Identification of poorly differentiated synovial sarcoma: A comparison of clinicopathological and cytogenetic features with those of typical synovial sarcoma
de Silva, M.V.C.; McMahon, A.D.; Paterson, L.; Reid, R.
Histopathology 43(3): 220-230
2003
ISSN/ISBN: 0309-0167 PMID: 12940774 DOI: 10.1046/j.1365-2559.2003.01668.x
Accession: 010787637
Aims: Poorly differentiated areas in synovial sarcomas (SS) are known to be associated with a poorer prognosis. The aim of our study was to describe the morphological spectrum of poorly differentiated synovial sarcomas (PDSS) and refine the criteria for their recognition. Methods and results: The clinicopathological features of 28 PDSS were compared with those of 26 classic SS. Common cell types in PDSS included epithelioid, spindle and Ewing sarcoma-like small round cells.
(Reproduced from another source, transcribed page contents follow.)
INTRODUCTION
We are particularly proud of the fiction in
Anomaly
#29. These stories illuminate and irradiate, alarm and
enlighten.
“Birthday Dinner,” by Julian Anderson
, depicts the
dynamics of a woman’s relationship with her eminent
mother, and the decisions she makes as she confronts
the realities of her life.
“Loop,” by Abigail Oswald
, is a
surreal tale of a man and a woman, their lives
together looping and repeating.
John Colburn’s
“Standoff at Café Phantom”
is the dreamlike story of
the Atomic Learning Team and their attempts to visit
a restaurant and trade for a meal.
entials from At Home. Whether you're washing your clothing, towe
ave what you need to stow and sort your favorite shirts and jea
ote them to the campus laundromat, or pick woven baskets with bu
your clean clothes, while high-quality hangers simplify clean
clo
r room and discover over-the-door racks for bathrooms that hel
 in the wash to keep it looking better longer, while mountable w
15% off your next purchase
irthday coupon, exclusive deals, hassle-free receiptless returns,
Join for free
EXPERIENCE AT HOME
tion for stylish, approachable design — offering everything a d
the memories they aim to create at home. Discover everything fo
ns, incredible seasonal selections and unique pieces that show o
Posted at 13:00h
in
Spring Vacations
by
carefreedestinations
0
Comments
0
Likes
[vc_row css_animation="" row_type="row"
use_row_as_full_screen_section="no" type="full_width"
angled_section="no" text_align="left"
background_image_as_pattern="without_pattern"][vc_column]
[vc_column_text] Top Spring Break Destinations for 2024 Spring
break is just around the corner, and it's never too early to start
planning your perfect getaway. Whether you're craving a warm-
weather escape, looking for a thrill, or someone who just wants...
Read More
Unusual features included presence of desmoplastic small cell tumour-like areas and extraskeletal myxoid chondrosarcoma-like areas. The presence of necrosis (P=0.002), a mitotic rate over 10/10 high-power fields (P<0.001), a haemangiopericytomatous vascular pattern (P<0.001) and vascular invasion (P=0.003) were significantly associated with PDSS, while mast cells (P<0.001), calcification (P<0.001) and hyaline bands (P<0.001) were significantly associated with classic SS. Poorly differentiated areas showed increased proliferative activity with Ki67. PDSS showed a tendency to be larger (P=0.008) and to be located in proximal more than distal sites (P=0.025). Three entirely poorly differentiated tumours were diagnosed by demonstration of the t(X;18)(p11;q11) translocation. PDSS showed additional cytogenetic abnormalities. Conclusions: Poorly differentiated synovial sarcomas show a spectrum of histological features, which may simulate other malignant neoplasms. The diagnosis of entirely poorly differentiated synovial sarcomas requires cytogenetic analysis.